__WORK TO COMPLETE__
Nothing outside the range is wanted. Repeat exactly the lines below from the one with "[Play] (100, 57)" through the one with "Tips & Tricks (515, 2369)".

__RECORDS FOR THIS TASK__
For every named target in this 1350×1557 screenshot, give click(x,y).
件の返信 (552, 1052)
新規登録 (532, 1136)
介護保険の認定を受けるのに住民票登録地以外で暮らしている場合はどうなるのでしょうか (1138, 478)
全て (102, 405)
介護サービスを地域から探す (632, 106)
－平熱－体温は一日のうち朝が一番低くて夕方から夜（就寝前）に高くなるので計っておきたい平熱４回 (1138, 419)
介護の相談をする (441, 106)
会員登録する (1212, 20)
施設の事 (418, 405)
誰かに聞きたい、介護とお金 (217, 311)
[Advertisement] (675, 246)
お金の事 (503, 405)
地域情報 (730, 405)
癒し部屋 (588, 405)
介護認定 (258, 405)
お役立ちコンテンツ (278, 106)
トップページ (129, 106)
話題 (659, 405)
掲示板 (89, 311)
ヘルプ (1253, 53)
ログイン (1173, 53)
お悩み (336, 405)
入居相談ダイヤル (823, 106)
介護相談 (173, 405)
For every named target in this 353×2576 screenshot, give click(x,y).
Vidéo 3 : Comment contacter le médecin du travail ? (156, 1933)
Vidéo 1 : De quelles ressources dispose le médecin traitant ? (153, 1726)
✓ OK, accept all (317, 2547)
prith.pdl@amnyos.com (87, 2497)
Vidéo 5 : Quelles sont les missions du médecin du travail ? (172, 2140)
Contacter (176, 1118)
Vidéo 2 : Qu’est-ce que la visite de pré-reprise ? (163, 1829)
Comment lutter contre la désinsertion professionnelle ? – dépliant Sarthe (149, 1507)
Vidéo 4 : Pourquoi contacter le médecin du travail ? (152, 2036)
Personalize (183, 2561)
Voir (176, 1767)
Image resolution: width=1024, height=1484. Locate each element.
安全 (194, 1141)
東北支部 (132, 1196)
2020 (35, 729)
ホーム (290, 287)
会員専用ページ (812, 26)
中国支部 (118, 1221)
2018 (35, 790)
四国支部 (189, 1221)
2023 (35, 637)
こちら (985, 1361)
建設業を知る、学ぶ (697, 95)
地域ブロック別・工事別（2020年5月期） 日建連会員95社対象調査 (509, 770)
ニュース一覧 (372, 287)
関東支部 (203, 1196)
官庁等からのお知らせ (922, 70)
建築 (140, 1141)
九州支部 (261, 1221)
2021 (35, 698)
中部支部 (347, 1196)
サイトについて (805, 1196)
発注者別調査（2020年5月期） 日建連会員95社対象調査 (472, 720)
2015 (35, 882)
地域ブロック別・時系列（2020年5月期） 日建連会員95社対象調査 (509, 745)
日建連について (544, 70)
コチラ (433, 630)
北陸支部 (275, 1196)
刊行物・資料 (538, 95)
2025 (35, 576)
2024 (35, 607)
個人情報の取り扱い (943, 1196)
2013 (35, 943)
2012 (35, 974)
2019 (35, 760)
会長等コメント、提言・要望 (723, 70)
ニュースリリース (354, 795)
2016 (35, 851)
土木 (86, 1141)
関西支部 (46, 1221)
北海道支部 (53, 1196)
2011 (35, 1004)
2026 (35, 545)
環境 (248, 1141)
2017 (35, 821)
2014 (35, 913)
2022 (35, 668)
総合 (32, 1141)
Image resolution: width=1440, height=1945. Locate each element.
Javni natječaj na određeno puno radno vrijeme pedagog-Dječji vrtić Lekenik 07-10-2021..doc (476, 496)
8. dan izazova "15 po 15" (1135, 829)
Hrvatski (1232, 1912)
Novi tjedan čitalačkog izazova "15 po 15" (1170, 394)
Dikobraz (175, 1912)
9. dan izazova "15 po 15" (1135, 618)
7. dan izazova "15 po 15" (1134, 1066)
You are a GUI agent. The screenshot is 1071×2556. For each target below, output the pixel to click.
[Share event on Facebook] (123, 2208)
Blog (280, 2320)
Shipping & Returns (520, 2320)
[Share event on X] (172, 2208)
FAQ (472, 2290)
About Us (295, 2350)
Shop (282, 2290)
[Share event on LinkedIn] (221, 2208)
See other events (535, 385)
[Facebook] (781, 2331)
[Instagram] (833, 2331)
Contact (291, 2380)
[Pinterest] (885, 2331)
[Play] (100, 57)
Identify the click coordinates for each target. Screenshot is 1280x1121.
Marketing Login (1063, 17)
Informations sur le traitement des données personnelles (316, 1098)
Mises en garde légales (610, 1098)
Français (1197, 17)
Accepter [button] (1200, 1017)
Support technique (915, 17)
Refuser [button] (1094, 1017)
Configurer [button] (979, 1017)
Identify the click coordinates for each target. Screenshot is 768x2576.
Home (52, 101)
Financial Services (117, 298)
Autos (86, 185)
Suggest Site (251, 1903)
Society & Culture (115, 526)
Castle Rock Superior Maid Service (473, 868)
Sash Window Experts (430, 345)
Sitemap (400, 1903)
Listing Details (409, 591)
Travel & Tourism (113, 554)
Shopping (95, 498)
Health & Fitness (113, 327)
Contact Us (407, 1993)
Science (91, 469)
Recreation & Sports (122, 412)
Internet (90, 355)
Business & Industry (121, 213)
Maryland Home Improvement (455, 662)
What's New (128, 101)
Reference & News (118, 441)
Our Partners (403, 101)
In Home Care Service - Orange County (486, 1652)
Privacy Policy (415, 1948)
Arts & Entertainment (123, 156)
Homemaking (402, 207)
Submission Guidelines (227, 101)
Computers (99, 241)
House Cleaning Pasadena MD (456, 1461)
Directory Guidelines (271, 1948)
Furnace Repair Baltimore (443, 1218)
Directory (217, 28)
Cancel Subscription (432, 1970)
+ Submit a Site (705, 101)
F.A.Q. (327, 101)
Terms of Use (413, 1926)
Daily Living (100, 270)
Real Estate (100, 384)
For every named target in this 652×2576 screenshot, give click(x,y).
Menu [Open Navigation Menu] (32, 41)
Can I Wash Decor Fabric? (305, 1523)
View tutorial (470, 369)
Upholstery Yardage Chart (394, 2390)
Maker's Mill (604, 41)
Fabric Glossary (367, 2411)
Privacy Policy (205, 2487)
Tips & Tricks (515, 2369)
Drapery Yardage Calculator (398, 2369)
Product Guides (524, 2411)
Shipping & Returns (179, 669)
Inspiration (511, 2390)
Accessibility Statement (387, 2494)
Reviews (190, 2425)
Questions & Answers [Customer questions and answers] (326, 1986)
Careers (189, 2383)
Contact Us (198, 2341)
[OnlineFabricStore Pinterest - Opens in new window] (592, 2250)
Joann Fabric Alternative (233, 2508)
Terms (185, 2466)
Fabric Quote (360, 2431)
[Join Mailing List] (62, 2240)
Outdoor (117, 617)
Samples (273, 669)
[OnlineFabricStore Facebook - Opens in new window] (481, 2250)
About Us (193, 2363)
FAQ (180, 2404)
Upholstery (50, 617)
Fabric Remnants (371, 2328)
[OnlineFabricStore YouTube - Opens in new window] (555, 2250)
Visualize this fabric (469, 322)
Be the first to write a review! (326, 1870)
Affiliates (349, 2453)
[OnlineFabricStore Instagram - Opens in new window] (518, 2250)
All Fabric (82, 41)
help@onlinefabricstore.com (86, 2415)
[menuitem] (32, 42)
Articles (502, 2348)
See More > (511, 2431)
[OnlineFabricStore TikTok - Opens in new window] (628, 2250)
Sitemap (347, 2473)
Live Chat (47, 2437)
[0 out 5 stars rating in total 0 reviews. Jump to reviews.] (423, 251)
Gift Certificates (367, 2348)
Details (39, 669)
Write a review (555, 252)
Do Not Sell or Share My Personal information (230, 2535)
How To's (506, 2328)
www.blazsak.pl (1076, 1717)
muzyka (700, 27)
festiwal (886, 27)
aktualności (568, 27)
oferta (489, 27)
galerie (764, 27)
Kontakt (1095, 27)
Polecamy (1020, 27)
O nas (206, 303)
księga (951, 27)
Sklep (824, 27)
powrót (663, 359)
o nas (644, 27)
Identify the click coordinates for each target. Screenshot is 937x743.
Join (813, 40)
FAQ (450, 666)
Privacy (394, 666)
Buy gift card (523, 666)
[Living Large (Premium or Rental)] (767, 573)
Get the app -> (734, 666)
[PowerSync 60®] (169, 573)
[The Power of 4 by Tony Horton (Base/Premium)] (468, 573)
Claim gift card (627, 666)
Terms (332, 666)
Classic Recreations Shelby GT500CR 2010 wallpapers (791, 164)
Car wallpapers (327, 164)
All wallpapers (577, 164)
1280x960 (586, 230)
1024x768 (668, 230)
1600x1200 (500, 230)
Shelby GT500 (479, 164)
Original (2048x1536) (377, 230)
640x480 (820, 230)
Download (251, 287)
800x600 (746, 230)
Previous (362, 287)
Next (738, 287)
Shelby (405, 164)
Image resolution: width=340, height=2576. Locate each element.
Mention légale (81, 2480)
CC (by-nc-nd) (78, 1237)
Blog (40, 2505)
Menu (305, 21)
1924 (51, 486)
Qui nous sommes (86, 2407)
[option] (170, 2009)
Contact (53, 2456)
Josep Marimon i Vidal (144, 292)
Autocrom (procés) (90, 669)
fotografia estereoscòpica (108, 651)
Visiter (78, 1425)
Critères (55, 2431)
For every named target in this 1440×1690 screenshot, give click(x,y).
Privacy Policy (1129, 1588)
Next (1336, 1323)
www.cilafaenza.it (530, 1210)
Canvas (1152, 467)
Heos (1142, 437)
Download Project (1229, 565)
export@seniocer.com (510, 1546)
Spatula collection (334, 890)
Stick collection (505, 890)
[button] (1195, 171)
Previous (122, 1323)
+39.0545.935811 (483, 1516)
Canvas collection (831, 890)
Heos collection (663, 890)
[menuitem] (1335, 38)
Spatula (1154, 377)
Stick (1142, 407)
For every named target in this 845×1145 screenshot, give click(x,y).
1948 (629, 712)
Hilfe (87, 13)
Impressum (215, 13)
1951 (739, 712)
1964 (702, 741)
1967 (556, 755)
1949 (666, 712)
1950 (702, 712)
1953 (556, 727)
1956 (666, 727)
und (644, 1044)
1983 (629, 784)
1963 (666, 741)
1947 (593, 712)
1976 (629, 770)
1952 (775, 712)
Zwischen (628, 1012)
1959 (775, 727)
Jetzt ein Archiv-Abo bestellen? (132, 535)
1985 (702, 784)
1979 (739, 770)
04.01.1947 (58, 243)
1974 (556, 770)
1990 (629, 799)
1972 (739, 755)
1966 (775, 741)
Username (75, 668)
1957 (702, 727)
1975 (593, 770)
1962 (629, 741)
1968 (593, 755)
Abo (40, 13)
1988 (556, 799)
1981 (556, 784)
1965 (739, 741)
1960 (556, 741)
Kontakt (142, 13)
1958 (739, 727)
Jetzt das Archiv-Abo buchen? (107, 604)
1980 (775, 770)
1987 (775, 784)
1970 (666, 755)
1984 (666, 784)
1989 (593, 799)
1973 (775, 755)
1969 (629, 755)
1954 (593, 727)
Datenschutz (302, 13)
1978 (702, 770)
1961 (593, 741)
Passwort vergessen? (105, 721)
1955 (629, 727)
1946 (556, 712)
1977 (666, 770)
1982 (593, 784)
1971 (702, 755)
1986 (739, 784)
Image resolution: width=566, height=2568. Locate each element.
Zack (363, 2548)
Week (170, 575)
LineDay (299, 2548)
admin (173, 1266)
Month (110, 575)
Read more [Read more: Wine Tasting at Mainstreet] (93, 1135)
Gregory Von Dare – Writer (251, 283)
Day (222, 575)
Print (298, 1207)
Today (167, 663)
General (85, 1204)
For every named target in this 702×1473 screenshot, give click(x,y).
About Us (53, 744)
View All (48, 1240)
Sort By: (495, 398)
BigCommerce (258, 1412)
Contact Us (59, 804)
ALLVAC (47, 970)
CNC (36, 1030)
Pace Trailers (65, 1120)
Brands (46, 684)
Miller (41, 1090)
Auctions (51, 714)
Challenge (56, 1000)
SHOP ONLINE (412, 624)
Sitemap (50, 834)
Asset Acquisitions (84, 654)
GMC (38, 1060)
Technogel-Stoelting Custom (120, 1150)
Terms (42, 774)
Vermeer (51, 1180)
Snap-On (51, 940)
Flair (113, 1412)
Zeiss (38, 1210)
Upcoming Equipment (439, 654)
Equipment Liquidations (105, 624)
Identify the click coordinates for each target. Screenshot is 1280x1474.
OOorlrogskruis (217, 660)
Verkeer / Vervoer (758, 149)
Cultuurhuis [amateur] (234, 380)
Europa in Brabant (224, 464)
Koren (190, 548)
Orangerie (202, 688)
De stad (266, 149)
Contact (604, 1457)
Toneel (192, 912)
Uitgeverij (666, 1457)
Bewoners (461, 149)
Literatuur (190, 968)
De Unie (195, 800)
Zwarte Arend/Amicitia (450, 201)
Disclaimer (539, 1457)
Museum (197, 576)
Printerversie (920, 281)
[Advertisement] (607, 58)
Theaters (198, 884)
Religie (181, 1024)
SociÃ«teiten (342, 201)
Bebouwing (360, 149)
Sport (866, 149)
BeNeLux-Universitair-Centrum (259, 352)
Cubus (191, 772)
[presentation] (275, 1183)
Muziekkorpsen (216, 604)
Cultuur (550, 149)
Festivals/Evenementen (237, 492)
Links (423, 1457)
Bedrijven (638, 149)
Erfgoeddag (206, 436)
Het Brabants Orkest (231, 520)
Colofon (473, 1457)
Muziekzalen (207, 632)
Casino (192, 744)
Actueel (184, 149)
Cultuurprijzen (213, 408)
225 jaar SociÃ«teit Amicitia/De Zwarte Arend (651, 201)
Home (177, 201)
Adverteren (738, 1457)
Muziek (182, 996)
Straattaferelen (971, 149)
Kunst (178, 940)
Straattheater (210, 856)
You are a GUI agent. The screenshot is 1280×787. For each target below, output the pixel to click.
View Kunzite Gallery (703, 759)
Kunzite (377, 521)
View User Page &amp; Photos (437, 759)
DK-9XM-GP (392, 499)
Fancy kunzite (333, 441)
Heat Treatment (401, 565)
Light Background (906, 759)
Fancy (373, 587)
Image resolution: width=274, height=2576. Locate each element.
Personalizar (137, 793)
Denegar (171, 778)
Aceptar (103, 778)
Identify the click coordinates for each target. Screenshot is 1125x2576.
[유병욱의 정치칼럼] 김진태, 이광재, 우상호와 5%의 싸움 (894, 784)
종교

__ANSWER BELOW__
[Play] (100, 57)
Identify the click coordinates for each target. Screenshot is 1280x1121.
Marketing Login (1063, 17)
Informations sur le traitement des données personnelles (316, 1098)
Mises en garde légales (610, 1098)
Français (1197, 17)
Accepter [button] (1200, 1017)
Support technique (915, 17)
Refuser [button] (1094, 1017)
Configurer [button] (979, 1017)
Identify the click coordinates for each target. Screenshot is 768x2576.
Home (52, 101)
Financial Services (117, 298)
Autos (86, 185)
Suggest Site (251, 1903)
Society & Culture (115, 526)
Castle Rock Superior Maid Service (473, 868)
Sash Window Experts (430, 345)
Sitemap (400, 1903)
Listing Details (409, 591)
Travel & Tourism (113, 554)
Shopping (95, 498)
Health & Fitness (113, 327)
Contact Us (407, 1993)
Science (91, 469)
Recreation & Sports (122, 412)
Internet (90, 355)
Business & Industry (121, 213)
Maryland Home Improvement (455, 662)
What's New (128, 101)
Reference & News (118, 441)
Our Partners (403, 101)
In Home Care Service - Orange County (486, 1652)
Privacy Policy (415, 1948)
Arts & Entertainment (123, 156)
Homemaking (402, 207)
Submission Guidelines (227, 101)
Computers (99, 241)
House Cleaning Pasadena MD (456, 1461)
Directory Guidelines (271, 1948)
Furnace Repair Baltimore (443, 1218)
Directory (217, 28)
Cancel Subscription (432, 1970)
+ Submit a Site (705, 101)
F.A.Q. (327, 101)
Terms of Use (413, 1926)
Daily Living (100, 270)
Real Estate (100, 384)
For every named target in this 652×2576 screenshot, give click(x,y).
Menu [Open Navigation Menu] (32, 41)
Can I Wash Decor Fabric? (305, 1523)
View tutorial (470, 369)
Upholstery Yardage Chart (394, 2390)
Maker's Mill (604, 41)
Fabric Glossary (367, 2411)
Privacy Policy (205, 2487)
Tips & Tricks (515, 2369)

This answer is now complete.